There’s an indication, at least, that these issues aren’t greatly affecting election activities. While ballots are a subset of first-class mail, USPS is currently trying to deliver them at faster rates compared with other pieces of mail in that category. The set of data released Thursday as part of the lawsuit indicates that the on-time delivery rate for inbound ballots—that is, filled-out ballots en route from voters to election offices—was 91.57 percent on Saturday, 93.03 percent on Monday, 96.21 percent on Tuesday, and 96.77 percent on Wednesday. Nationally, inbound rates ranged from 93.39 percent to 97.13 percent in that time frame.

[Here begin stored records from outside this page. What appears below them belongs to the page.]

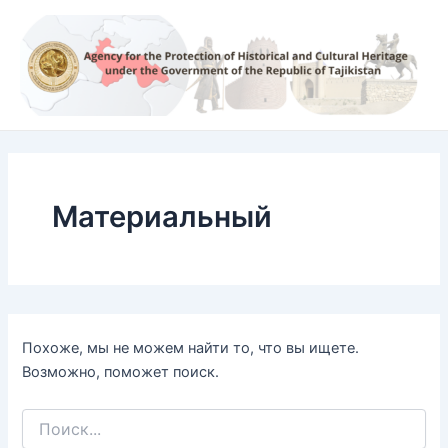
Поиск:
Перейти
к
содержимому
Материальный
Похоже, мы не можем найти то, что вы ищете.
Возможно, поможет поиск.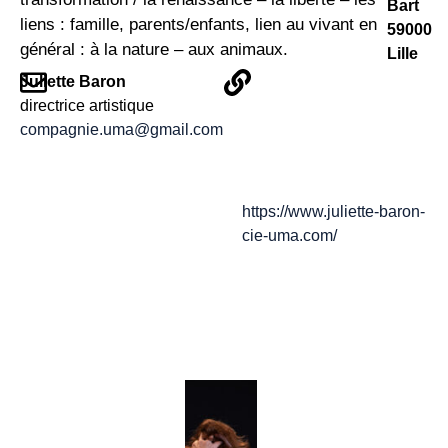
Bart
liens : famille, parents/enfants, lien au vivant en
59000
général : à la nature – aux animaux.
Lille
Juliette Baron
directrice artistique
compagnie.uma@gmail.com
https://www.juliette-baron-
cie-uma.com/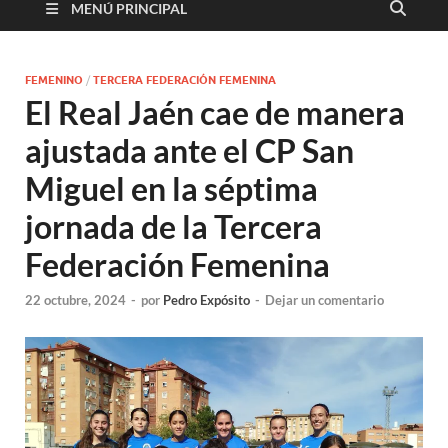
MENÚ PRINCIPAL
FEMENINO
/
TERCERA FEDERACIÓN FEMENINA
El Real Jaén cae de manera
ajustada ante el CP San
Miguel en la séptima
jornada de la Tercera
Federación Femenina
22 octubre, 2024
-
por
Pedro Expósito
-
Dejar un comentario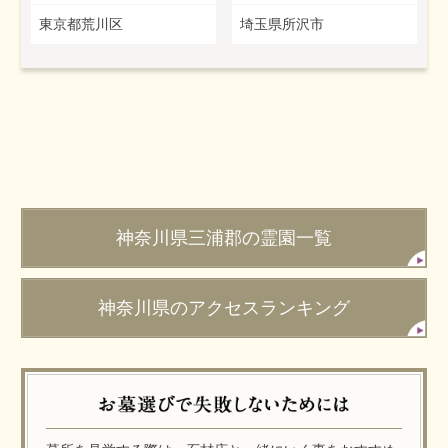
東京都荒川区
埼玉県所沢市
神奈川県三浦郡の霊園一覧
神奈川県のアクセスランキング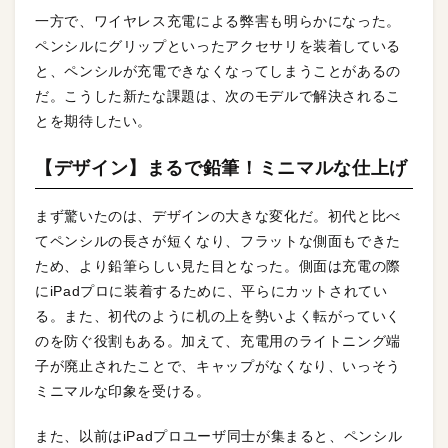
一方で、ワイヤレス充電による弊害も明らかになった。
ペンシルにグリップといったアクセサリを装着している
と、ペンシルが充電できなくなってしまうことがあるの
だ。こうした新たな課題は、次のモデルで解決されるこ
とを期待したい。
【デザイン】まるで鉛筆！ミニマルな仕上げ
まず驚いたのは、デザインの大きな変化だ。初代と比べ
てペンシルの長さが短くなり、フラットな側面もできた
ため、より鉛筆らしい見た目となった。側面は充電の際
にiPadプロに装着するために、平らにカットされてい
る。また、初代のように机の上を勢いよく転がっていく
のを防ぐ役割もある。加えて、充電用のライトニング端
子が廃止されたことで、キャップがなくなり、いっそう
ミニマルな印象を受ける。
また、以前はiPadプロユーザ同士が集まると、ペンシル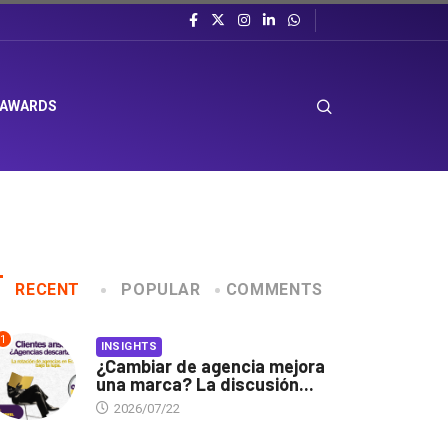
 AWARDS
RECENT
POPULAR
COMMENTS
1
INSIGHTS
¿Cambiar de agencia mejora
una marca? La discusión...
2026/07/22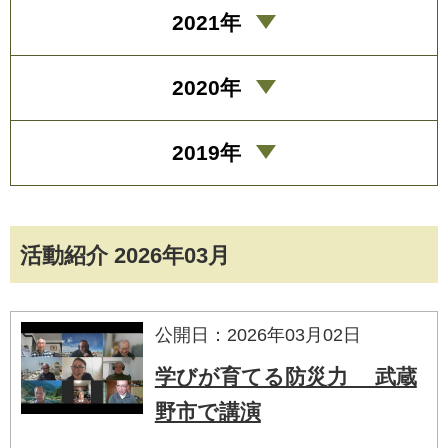
2021年
2020年
2019年
活動紹介 2026年03月
公開日：2026年03月02日
学びが育てる防災力 武蔵
野市で講演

These ballot statistics are incomplete because they only cover the processing stage. Also, the data only applies to the subset of ballots that have easily identifiable bar codes affixed to them. “When reviewing election mail/ballot statistics, it is important to keep in mind that only about 70 percent of this mail has intelligent mail barcodes and related service codes,” said Steidler. “Other election mail is likely to have the same delivery time constraints as first-class in general.” Those caveats are important. But based on the incomplete data we have, it doesn’t appear Philadelphia is doing worse with election mail than the nation overall.
But other places are. On-time rates for inbound ballots in Detroit, crucial for deciding Michigan, ranged from 56.92 percent to 84.24 percent in that same four-day time frame. In the service area that covers Colorado and Wyoming, rates ranged from 62.58 percent to 81.66 percent. And in Kentuckiana, the area on the border of Kentucky and Indiana, rates ranged from 38.20 percent to 75.14 percent. Rates for outbound ballots—that is, blank ballots sent from election offices to voters—are even worse, though USPS argued in its filing that there aren’t very many going out at this point in the election, so even small fluctuations can have an outsize impact on the statistics. Even so, outbound rates in Baltimore, as an example, fell steadily from 96.87 percent to 0.67 percent over this period. Plaintiffs in this case have argued that, at the end of the day, anything below 90 percent is unacceptable for ballots.
D.C. District Judge Emmet G. Sullivan, who is presiding over this case, closed Thursday’s hearing by saying, “The court’s hat is off to the men and women who are responsible for the day-to-day processing and delivery. They didn’t create the problems in this case. Those at the top of the employment ladder, the supervisors and DeJoy, created the problems.” Based on the data, those problems seem very real—and with the election nearing, there’s precious little time to fix them.